Ormanın sesi karanlığa karıştı, oysa ağlamaların sessizdi karanlığa karşı. Umut yaşamın kora basılmış hali, öylesine düşler, öylesine nefes almalar, tüm unutulası ardı arkasında bekleyişte, ki yalnızlık kopuşacak nefeslerle ardı arkasına gözyaşlarında.
Nefret özleme yapıştı ki ardına düşülen bekleyişler umut dışında artık, koyu bir yalnızlık peş peşe düşüncelerde oldu ki ağlamak ardı durulmaz yerde.
Hayalde iken kısmen dahi olsa gerçekleşenlerdi yaşamın yek düze düşüncelerle gerçekleşenler arasında yaşadığım.
Birçoğu canımı yakarken, az biraz da olsa, sevinçlerini yaşadığı, anların içinde mutluluğu hissetmişcesine, yaşamak, belki de geçmişten gelen umutsuzlukları düze çıkararak yaşam korkularımdan sayılan birçok şeyi yoka çıkaran anlardı asıl mutluluğumu mühürleyen.
Düşler ve beklenmeyenlerdi aslında birbirlerine zıt yaşama dahil olanlar.

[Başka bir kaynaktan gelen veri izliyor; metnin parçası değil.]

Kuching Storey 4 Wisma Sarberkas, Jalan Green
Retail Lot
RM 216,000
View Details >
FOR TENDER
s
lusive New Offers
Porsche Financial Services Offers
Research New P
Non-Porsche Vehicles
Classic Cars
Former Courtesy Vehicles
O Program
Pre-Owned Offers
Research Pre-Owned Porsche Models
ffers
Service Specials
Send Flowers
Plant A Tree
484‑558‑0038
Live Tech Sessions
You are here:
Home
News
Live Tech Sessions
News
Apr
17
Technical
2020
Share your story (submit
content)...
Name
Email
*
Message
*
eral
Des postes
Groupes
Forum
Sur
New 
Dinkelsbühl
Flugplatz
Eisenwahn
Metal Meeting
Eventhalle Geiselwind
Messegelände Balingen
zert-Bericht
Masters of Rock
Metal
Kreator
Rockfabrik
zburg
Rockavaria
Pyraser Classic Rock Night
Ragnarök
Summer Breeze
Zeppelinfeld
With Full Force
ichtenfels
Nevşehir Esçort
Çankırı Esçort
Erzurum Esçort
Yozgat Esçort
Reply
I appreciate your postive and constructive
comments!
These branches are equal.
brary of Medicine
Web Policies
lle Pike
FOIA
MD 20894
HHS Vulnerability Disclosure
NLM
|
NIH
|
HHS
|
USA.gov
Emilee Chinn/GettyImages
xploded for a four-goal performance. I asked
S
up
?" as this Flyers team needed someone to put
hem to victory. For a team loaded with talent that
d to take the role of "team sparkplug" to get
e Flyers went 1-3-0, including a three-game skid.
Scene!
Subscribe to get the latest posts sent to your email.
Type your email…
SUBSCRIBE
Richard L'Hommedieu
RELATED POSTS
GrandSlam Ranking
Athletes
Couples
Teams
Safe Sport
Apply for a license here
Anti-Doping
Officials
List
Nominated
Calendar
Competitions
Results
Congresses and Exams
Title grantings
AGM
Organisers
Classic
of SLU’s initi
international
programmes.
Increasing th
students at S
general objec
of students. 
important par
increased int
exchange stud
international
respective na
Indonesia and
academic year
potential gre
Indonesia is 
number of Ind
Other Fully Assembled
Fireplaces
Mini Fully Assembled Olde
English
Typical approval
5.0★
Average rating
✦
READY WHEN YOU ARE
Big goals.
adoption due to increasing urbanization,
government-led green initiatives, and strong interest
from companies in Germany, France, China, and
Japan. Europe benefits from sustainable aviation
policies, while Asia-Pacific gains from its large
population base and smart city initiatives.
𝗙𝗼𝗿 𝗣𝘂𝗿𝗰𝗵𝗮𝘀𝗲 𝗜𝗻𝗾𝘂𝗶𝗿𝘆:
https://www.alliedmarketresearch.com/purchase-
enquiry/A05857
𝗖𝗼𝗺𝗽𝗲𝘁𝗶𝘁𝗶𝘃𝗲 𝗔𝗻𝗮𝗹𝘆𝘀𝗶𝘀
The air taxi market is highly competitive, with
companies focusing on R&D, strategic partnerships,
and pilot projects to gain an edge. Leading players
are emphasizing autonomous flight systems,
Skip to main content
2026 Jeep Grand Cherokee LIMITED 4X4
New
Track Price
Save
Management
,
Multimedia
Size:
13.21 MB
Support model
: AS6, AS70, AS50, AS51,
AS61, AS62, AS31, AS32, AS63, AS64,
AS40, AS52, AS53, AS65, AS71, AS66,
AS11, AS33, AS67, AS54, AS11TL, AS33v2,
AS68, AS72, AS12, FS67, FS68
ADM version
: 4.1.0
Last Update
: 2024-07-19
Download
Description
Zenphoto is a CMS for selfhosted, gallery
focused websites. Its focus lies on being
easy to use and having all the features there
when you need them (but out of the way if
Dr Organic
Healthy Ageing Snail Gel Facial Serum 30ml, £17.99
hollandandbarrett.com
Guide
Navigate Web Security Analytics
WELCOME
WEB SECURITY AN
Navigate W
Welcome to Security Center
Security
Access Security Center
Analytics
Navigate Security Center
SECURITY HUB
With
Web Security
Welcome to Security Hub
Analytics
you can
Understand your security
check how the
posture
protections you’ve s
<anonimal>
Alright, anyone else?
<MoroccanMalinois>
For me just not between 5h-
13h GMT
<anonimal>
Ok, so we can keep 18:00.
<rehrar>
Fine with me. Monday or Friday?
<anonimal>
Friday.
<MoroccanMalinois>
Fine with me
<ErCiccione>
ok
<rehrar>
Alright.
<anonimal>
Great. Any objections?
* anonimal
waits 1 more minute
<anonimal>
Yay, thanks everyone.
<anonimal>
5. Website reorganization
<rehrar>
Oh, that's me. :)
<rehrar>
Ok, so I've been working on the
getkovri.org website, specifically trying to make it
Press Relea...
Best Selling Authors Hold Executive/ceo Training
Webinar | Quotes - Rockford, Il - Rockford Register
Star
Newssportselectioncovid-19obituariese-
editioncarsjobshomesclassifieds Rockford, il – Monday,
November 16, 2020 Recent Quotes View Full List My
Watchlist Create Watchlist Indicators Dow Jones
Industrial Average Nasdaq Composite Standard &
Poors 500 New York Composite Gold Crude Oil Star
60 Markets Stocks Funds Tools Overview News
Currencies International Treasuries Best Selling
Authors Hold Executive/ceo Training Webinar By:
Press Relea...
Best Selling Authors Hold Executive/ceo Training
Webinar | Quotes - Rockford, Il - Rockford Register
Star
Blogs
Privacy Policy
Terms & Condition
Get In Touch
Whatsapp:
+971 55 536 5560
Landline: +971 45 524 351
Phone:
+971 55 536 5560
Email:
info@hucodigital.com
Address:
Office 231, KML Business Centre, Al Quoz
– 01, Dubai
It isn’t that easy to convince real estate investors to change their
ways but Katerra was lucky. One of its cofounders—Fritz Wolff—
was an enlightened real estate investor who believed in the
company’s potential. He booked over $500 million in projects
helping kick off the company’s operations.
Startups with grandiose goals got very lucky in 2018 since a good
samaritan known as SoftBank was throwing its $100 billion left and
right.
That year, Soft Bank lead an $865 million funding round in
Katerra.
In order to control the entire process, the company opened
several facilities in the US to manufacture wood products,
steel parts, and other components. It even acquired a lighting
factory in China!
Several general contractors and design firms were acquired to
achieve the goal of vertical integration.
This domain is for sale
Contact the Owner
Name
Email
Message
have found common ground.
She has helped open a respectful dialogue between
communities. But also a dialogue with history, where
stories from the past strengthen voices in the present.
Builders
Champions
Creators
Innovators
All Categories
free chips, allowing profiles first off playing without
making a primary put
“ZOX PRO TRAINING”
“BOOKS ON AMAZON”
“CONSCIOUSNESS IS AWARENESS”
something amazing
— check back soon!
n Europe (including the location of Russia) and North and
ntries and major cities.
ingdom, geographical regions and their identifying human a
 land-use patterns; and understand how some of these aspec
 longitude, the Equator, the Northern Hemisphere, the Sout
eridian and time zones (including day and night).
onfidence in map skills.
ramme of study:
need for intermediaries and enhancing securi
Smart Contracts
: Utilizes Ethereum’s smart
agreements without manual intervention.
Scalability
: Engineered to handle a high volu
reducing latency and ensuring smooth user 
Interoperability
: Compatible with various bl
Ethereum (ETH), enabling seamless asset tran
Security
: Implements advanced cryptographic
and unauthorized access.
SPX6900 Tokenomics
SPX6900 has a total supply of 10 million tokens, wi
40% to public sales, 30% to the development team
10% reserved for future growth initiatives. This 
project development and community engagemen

Sen sevgili, tüm umutlarının içinde varlığın belirginleşirken, ani ataklarla yokluğa sığındığım yaşam nefeslerime sebep olurken tercihlerindeki eğrilerle hayatıma girişindi uzun yıllar acılanmalarıma yol açarak, bedensel ve ruhsal yorgunluklarıma uzaktan bakarak acılarımla mutluluk duyan.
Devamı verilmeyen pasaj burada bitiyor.